Elevation data

Elevation data

Types of data available

An important distinction needs to be made between the different types of elevation data you might see:

Digital surface model (DSM) : The height above sea level of the tops of things. So, for example, it incudes the tops of buildings, trees, etc..

Digital terrain model (DTM) : The height above sea level of the bare earth. These are generally derived by applying specialist processing to a DSM to remove buildings, trees, etc..

Both DSMs and DTMs will generally come in a raster image format, often with additional geospatial meta data. The value of each pixel is the height at that point.

As well as the elevations, further processing of DTM data is often done to derive quantities that are useful in various models and to generate a "prettier" visual layer. The definitions taken from the Environment Agency data portal are:

Aspect : Aspect identifies the downslope direction of the maximum rate of change in value from each cell to its neighbors. Aspect can be thought of as the slope direction.

Hillshade : A hillshade is a grayscale 3D representation of the surface, with the sun's relative position taken into account for shading the image. This function uses the altitude and azimuth properties to specify the sun's position.
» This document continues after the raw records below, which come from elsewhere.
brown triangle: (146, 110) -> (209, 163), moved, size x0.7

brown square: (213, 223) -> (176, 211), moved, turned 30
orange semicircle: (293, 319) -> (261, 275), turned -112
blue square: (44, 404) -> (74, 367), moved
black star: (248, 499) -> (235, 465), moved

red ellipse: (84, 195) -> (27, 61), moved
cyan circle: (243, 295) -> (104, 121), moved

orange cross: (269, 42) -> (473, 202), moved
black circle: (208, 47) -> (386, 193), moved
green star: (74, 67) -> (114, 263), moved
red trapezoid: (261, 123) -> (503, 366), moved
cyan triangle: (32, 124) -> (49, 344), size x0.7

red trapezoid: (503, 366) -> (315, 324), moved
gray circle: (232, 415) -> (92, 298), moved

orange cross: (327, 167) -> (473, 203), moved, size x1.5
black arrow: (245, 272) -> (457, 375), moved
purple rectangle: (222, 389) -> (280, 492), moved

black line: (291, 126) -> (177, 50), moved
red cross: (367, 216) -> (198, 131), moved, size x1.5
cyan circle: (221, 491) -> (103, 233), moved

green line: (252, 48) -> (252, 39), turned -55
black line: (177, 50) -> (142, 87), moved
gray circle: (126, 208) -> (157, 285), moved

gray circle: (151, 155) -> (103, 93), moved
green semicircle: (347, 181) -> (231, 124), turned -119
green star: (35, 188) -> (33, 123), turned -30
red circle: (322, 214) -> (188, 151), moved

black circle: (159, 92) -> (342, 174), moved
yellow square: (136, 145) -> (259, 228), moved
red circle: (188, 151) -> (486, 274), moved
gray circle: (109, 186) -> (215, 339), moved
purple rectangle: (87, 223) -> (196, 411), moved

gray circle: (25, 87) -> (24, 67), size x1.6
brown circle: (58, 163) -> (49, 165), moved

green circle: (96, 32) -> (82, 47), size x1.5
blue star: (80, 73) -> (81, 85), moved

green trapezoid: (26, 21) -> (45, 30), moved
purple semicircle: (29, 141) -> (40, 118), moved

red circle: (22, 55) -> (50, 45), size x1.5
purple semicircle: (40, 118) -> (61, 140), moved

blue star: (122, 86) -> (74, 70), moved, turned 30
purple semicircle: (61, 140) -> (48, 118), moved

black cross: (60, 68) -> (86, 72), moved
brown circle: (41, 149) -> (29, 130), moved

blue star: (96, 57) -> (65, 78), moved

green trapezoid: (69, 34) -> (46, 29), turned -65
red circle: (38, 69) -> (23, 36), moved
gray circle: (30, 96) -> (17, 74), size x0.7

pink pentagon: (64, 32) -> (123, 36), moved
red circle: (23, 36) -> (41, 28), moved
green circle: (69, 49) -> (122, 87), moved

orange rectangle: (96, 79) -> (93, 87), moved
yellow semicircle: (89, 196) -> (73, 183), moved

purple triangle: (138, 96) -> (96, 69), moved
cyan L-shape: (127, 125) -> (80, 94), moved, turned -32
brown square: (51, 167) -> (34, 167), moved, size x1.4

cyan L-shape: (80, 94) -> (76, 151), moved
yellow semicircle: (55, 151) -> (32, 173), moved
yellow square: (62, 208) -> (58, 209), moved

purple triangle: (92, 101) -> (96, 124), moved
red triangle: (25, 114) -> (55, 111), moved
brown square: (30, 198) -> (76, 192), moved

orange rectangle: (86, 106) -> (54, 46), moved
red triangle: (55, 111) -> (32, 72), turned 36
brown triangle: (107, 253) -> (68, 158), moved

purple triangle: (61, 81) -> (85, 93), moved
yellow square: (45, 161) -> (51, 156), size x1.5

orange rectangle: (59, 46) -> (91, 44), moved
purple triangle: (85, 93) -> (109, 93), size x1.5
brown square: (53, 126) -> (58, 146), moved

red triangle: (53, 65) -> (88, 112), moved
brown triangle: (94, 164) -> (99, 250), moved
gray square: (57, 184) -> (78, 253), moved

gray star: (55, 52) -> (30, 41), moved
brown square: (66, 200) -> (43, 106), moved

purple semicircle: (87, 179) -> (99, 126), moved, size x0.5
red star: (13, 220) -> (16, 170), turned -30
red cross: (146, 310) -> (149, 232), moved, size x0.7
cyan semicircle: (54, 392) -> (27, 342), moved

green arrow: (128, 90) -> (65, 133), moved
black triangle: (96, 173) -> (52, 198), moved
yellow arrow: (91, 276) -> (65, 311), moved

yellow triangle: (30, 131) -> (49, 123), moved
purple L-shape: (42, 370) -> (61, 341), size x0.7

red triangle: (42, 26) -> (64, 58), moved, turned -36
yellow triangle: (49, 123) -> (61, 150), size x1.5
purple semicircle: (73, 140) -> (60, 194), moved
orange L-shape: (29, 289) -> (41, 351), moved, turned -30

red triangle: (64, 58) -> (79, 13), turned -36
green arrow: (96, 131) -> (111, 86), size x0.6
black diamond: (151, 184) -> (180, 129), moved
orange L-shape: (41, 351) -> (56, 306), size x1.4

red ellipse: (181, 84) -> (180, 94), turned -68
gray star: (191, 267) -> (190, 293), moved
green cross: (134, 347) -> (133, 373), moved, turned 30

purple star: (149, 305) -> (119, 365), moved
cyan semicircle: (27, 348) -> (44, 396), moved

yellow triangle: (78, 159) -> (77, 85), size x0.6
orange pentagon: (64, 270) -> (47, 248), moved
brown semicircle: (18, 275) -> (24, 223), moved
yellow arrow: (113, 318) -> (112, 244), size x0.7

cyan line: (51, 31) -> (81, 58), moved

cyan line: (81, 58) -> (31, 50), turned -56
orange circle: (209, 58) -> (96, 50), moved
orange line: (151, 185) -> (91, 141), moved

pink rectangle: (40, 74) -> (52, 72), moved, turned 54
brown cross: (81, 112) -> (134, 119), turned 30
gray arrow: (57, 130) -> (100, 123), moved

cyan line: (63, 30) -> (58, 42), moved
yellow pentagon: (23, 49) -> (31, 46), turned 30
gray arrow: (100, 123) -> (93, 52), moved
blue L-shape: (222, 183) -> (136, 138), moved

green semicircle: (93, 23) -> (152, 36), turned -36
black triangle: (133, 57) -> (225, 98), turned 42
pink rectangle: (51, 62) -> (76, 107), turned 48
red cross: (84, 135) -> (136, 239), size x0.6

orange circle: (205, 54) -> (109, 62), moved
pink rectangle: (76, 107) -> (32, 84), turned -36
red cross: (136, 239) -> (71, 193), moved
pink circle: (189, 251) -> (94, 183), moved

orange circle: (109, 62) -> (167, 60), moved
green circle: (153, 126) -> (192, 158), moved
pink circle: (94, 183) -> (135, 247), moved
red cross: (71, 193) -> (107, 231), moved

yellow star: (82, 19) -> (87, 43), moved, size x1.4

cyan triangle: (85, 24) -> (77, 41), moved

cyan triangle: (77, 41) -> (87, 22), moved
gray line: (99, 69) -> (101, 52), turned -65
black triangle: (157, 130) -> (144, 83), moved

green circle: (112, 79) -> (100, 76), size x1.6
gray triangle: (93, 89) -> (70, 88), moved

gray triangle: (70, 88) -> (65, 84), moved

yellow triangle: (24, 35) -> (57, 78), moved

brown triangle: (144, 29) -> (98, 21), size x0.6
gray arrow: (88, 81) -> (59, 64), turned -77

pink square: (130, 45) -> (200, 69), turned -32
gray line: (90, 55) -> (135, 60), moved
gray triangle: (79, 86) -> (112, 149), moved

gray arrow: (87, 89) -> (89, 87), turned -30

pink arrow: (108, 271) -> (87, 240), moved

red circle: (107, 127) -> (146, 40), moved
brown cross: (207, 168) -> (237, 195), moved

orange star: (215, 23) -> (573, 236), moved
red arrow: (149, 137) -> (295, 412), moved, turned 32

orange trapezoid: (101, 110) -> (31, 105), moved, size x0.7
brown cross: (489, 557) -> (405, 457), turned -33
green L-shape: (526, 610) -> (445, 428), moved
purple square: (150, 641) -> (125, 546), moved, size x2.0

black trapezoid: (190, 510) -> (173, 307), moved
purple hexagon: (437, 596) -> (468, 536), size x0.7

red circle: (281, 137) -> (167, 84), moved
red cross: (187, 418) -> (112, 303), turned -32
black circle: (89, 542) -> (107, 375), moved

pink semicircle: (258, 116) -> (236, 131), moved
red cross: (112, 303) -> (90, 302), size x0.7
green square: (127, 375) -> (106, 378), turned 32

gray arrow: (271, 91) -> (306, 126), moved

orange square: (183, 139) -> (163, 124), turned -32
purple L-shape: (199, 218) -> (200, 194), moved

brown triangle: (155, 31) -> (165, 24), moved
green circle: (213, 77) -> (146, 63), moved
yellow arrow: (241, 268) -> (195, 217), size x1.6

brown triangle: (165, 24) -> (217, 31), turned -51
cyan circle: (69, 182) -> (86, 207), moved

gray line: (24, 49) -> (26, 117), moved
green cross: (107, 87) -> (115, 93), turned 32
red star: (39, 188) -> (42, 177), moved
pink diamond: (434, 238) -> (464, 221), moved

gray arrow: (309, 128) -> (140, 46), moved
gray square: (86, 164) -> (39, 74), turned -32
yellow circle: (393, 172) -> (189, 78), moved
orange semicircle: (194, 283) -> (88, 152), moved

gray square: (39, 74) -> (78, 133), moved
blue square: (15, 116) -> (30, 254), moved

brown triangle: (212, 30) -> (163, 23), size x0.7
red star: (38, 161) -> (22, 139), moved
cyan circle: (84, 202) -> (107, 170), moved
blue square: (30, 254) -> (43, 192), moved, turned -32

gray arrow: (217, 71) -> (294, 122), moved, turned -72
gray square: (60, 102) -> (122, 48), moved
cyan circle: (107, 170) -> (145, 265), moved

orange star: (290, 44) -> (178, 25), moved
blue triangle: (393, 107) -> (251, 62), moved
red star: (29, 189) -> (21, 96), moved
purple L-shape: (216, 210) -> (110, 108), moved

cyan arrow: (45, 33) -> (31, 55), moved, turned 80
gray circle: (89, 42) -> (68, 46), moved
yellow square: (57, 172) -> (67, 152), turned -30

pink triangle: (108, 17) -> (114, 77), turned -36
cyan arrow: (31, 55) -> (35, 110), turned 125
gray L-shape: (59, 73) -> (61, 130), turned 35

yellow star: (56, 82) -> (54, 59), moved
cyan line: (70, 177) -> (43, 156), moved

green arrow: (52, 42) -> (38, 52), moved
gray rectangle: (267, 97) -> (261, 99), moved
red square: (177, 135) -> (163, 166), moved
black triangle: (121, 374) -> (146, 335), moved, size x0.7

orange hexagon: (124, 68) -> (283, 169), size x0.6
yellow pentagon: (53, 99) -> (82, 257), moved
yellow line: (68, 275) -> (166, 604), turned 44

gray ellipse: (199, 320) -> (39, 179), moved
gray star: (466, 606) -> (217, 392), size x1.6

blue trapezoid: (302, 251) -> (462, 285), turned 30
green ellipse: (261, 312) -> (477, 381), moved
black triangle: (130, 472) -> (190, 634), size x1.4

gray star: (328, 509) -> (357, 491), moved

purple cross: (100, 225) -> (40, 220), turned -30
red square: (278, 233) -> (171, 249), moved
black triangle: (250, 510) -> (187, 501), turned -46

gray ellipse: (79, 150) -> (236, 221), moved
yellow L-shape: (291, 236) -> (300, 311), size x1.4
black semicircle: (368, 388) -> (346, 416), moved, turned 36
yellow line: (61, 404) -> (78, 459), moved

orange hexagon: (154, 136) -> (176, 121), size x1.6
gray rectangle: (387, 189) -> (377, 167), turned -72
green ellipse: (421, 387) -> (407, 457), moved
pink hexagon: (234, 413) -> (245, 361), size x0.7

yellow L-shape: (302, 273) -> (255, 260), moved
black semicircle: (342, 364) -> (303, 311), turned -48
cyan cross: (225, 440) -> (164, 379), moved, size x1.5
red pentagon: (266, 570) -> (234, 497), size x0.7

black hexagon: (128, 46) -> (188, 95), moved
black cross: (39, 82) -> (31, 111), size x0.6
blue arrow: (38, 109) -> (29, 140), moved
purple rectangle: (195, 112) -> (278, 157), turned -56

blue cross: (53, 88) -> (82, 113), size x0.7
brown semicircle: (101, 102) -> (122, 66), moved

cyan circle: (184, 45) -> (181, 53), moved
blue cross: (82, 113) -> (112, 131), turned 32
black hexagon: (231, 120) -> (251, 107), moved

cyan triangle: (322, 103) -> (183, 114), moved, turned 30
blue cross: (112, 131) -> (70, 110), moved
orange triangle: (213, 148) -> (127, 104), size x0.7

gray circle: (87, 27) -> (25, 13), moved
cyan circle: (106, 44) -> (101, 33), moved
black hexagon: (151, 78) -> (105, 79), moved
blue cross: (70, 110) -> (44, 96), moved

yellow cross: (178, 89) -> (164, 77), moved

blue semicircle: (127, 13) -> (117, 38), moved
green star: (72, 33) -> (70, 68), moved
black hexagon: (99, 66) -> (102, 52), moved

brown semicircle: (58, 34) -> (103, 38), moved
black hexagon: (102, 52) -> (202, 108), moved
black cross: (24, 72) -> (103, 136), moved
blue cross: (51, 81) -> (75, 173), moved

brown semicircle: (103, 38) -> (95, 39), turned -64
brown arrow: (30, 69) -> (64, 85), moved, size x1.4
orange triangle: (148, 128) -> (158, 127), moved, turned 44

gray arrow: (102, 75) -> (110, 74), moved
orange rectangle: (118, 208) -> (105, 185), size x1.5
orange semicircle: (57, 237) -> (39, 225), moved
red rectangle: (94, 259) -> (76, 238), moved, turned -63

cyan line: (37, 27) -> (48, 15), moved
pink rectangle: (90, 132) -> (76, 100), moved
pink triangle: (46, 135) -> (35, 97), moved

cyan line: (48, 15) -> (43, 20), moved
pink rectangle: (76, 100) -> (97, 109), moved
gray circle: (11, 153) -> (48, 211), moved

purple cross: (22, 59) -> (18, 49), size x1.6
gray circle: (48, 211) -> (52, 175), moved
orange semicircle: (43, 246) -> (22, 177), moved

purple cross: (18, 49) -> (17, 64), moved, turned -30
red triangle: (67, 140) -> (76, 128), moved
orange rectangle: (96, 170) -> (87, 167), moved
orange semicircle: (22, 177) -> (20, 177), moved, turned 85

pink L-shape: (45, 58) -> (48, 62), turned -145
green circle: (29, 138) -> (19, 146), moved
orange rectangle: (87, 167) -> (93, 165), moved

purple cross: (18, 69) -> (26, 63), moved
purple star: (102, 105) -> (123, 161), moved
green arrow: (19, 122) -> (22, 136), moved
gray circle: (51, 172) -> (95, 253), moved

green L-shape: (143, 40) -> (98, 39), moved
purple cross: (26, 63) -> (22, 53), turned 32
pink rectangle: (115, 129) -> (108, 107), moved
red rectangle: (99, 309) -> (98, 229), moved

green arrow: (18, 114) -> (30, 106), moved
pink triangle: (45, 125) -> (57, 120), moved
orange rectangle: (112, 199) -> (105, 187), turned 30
Slope : Slope represents the rate of change of elevation for each pixel cell. Values are represented in degrees.

TSR : The Tinted Shaded Relief (TSR) is a color 3D representation of the terrain, created by merging the images from the Elevation-coded and Hillshade methods.

Measurement techniques

DSM and DTM data can be derived from point data collected by several different measurement techniques. Roughly ordered by decreasing accuracy/precision and increasing coverage/density the main ones are:

Spot heights : Manual measurements taken at relatively few specific points. This is the gold standard for accuracy of height but the data is usually sparse.

Light detection and ranging (LIDAR) from an aircraft : This is done by firing laser pulses from an aircraft and recording the return time. This gives fairly accurate heights and can give high point densities but usually has less coverage due to time and cost.

Light detection and ranging (LIDAR) from an satellite : Same as above but with a lower accuracies and densities but much better, often global, coverage.

Using the data

Ideally you want to use a DTM that is stored in a geo-tagged file format so that the location of each pixel is easy to calculate. It is important that the data is the raw elevations and not a visually pretty version like TSR as the pixel values in a TSR image don't correspond to elevation.